Two-time Oscar-winning editor Pietro Scalia will be honored by the Locarno Film Festival with its Vision Award honoring technical achievements and advancements in film.
Scalia, who was born in Sicily but grew up in Switzerland and studied film at UCLA, has won Oscars for “JFK” and “Black Hawk Down.” Over the past two decades he’s collaborated closely with top directors such as Ridley Scott, Oliver Stone, Bernardo Bertolucci, Gus Van Sant, Rob Marshall, Sam Raimi and Michael Mann.

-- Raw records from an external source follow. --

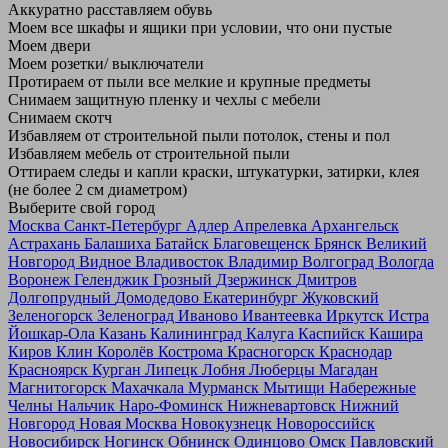
Аккуратно расставляем обувь
Моем все шкафы и ящики при условии, что они пустые
Моем двери
Моем розетки/ выключатели
Протираем от пыли все мелкие и крупные предметы
Снимаем защитную пленку и чехлы с мебели
Снимаем скотч
Избавляем от строительной пыли потолок, стены и пол
Избавляем мебель от строительной пыли
Оттираем следы и капли краски, штукатурки, затирки, клея
(не более 2 см диаметром)
Выберите свой город
Москва
Санкт-Петербург
Адлер
Апрелевка
Архангельск
Астрахань
Балашиха
Батайск
Благовещенск
Брянск
Великий
Новгород
Видное
Владивосток
Владимир
Волгоград
Вологда
Воронеж
Геленджик
Грозный
Дзержинск
Дмитров
Долгопрудный
Домодедово
Екатеринбург
Жуковский
Зеленогорск
Зеленоград
Иваново
Ивантеевка
Иркутск
Истра
Йошкар-Ола
Казань
Калининград
Калуга
Каспийск
Кашира
Киров
Клин
Королёв
Кострома
Красногорск
Краснодар
Красноярск
Курган
Липецк
Лобня
Люберцы
Магадан
Магнитогорск
Махачкала
Мурманск
Мытищи
Набережные
Челны
Нальчик
Наро-Фоминск
Нижневартовск
Нижний
Новгород
Новая Москва
Новокузнецк
Новороссийск
Новосибирск
Ногинск
Обнинск
Одинцово
Омск
Павловский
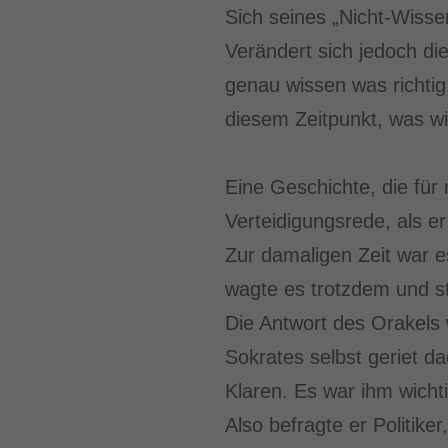
Sich seines „Nicht-Wiss
Verändert sich jedoch di
genau wissen was richtig
diesem Zeitpunkt, was wir
Eine Geschichte, die für
Verteidigungsrede, als er
Zur damaligen Zeit war e
wagte es trotzdem und st
Die Antwort des Orakels 
Sokrates selbst geriet d
Klaren. Es war ihm wicht
Also befragte er Politike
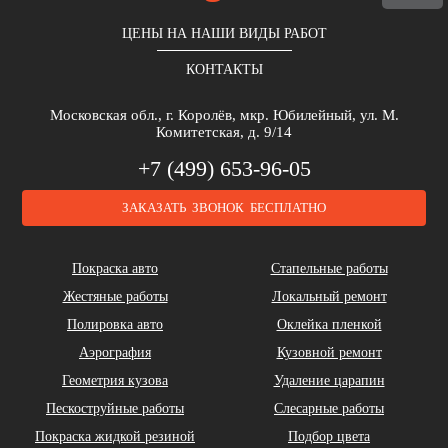
ЦЕНЫ НА НАШИ ВИДЫ РАБОТ
КОНТАКТЫ
Московская обл., г. Королёв, мкр. Юбилейный, ул. М.
Комитетская, д. 9/14
+7 (499) 653-96-05
ЗАКАЗАТЬ ЗВОНОК БЕСПЛАТНО
Покраска авто
Стапельные работы
Жестяные работы
Локальный ремонт
Полировка авто
Оклейка пленкой
Аэрография
Кузовной ремонт
Геометрия кузова
Удаление царапин
Пескоструйные работы
Слесарные работы
Покраска жидкой резиной
Подбор цвета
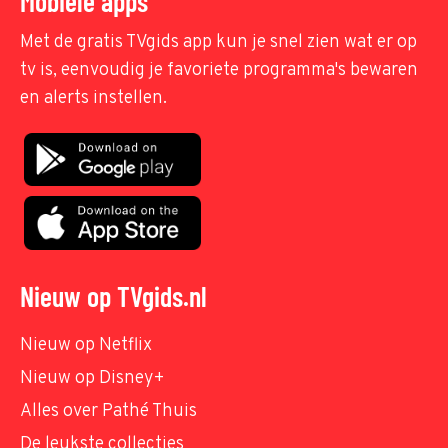
Mobiele apps
Met de gratis TVgids app kun je snel zien wat er op
tv is, eenvoudig je favoriete programma's bewaren
en alerts instellen.
Nieuw op TVgids.nl
Nieuw op Netflix
Nieuw op Disney+
Alles over Pathé Thuis
De leukste collecties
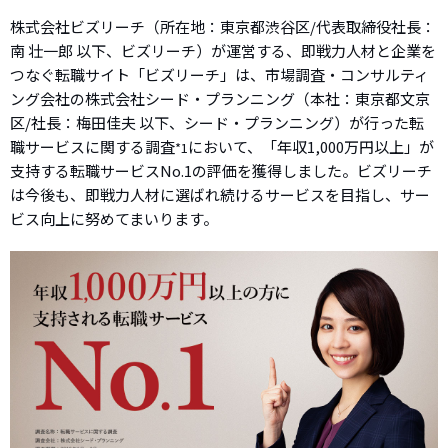
株式会社ビズリーチ（所在地：東京都渋谷区/代表取締役社長：
南 壮一郎 以下、ビズリーチ）が運営する、即戦力人材と企業を
つなぐ転職サイト「ビズリーチ」は、市場調査・コンサルティ
ング会社の株式会社シード・プランニング（本社：東京都文京
区/社長：梅田佳夫 以下、シード・プランニング）が行った転
職サービスに関する調査
において、「年収1,000万円以上」が
*1
支持する転職サービスNo.1の評価を獲得しました。ビズリーチ
は今後も、即戦力人材に選ばれ続けるサービスを目指し、サー
ビス向上に努めてまいります。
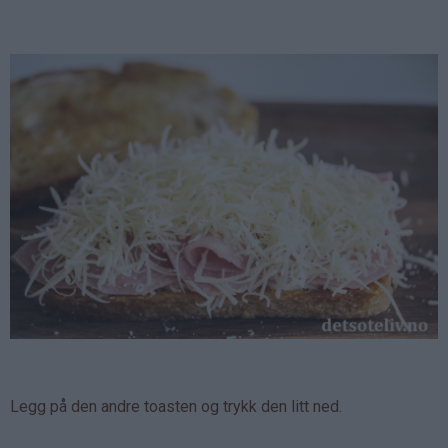
Legg på den andre toasten og trykk den litt ned.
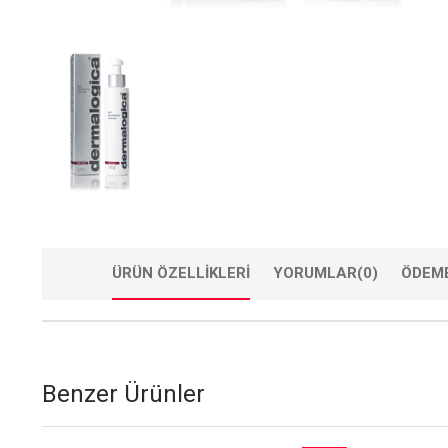
ÜRÜN ÖZELLIKLERI
YORUMLAR
(0)
ÖDEME
Benzer Ürünler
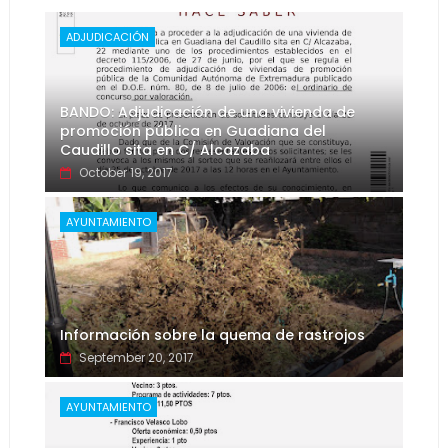
ADJUDICACIÓN
BANDO: Adjudicación de una vivienda de
promoción pública en Guadiana del
Caudillo sita en C/ Alcazaba
October 19, 2017
AYUNTAMIENTO
Información sobre la quema de rastrojos
September 20, 2017
AYUNTAMIENTO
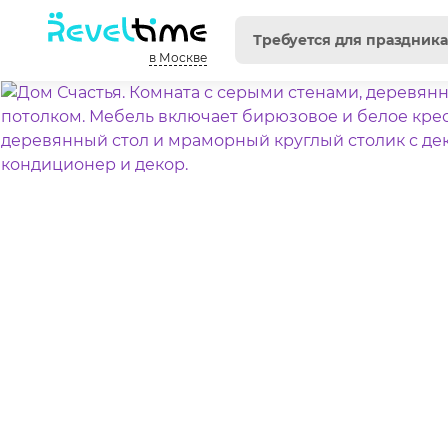
в Москве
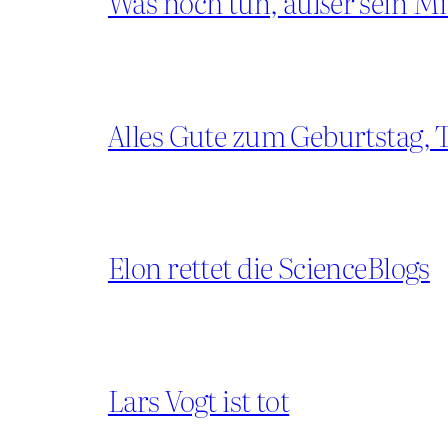
Was noch tun, außer sein Mi
Alles Gute zum Geburtstag, T
Elon rettet die ScienceBlogs
Lars Vogt ist tot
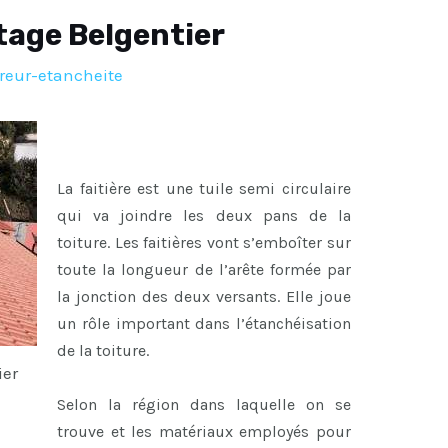
tage Belgentier
reur-etancheite
La faitière est une tuile semi circulaire
qui va joindre les deux pans de la
toiture. Les faitières vont s’emboîter sur
toute la longueur de l’arête formée par
la jonction des deux versants. Elle joue
un rôle important dans l’étanchéisation
de la toiture.
ier
Selon la région dans laquelle on se
trouve et les matériaux employés pour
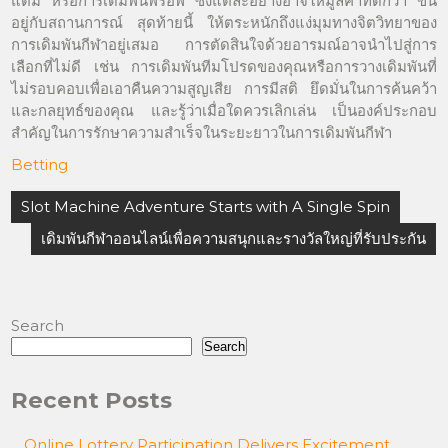
แต้ม หรือการเดิมพันพร็อพ ซึ่งแต่ละอย่างอาจให้มูลค่าที่ดีกว่า ขึ้น
อยู่กับสถานการณ์ สุดท้ายนี้ ให้ตระหนักถึงแง่มุมทางจิตวิทยาของ
การเดิมพันกีฬาอยู่เสมอ การตัดสินใจด้วยอารมณ์อาจนำไปสู่การ
เลือกที่ไม่ดี เช่น การเดิมพันทีมโปรดของคุณหรือการวางเดิมพันที่
ไม่รอบคอบเพื่อเอาคืนความสูญเสีย การมีสติ ยึดมั่นในการค้นคว้า
และกลยุทธ์ของคุณ และรู้ว่าเมื่อใดควรเลิกเล่น เป็นองค์ประกอบ
สำคัญในการรักษาความสำเร็จในระยะยาวในการเดิมพันกีฬา
Betting
Post
Slot Machine Adventure Starts with A Single Spin
navigation
เดิมพันกีฬาออนไลน์เพื่อความสนุกและรางวัลใหญ่ที่รับประกัน
Search
Search
Recent Posts
Online Lottery Participation Delivers Excitement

His recent work includes Mann’s upcoming “Ferrari.”
Scalia will receive the Locarno award on Aug. 3 during a ceremony on the Swiss fest’s 8,000-seat Piazza Grande, followed on Aug. 4 by an onstage conversation and screenings of two standout titles from his career: “Good Will Hunting” (1997) and “Black Hawk Down” (2001).
“In the beginning there was the editing, as Eisenstein taught us, and as Hollywood formally defined it,” said Giona A. Nazzaro, Locarno’s artistic director in a statement praising Scalia. “In the tradition of the great film editors of Hollywood who shaped the image of classic cinema and its subsequent transformations, Pietro Scalia has revolutionized our way of thinking about how each image is joined to the next,” he added. Nazzaro further noted that “Scalia’s editing work has influenced whole generations of young filmmakers; he brought in a decisive new gaze in determining the rhythmic intervals and timing required for linking images to each other.”
Previous winners of the Locarno Vision Award include visual effects pioneer Douglas Trumbull; cinematographer and steadycam inventor Garrett Brown; editor Walter Murch; and composer Howard Shore (2016).
The 76th edition of Locarno will run Aug. 2-12.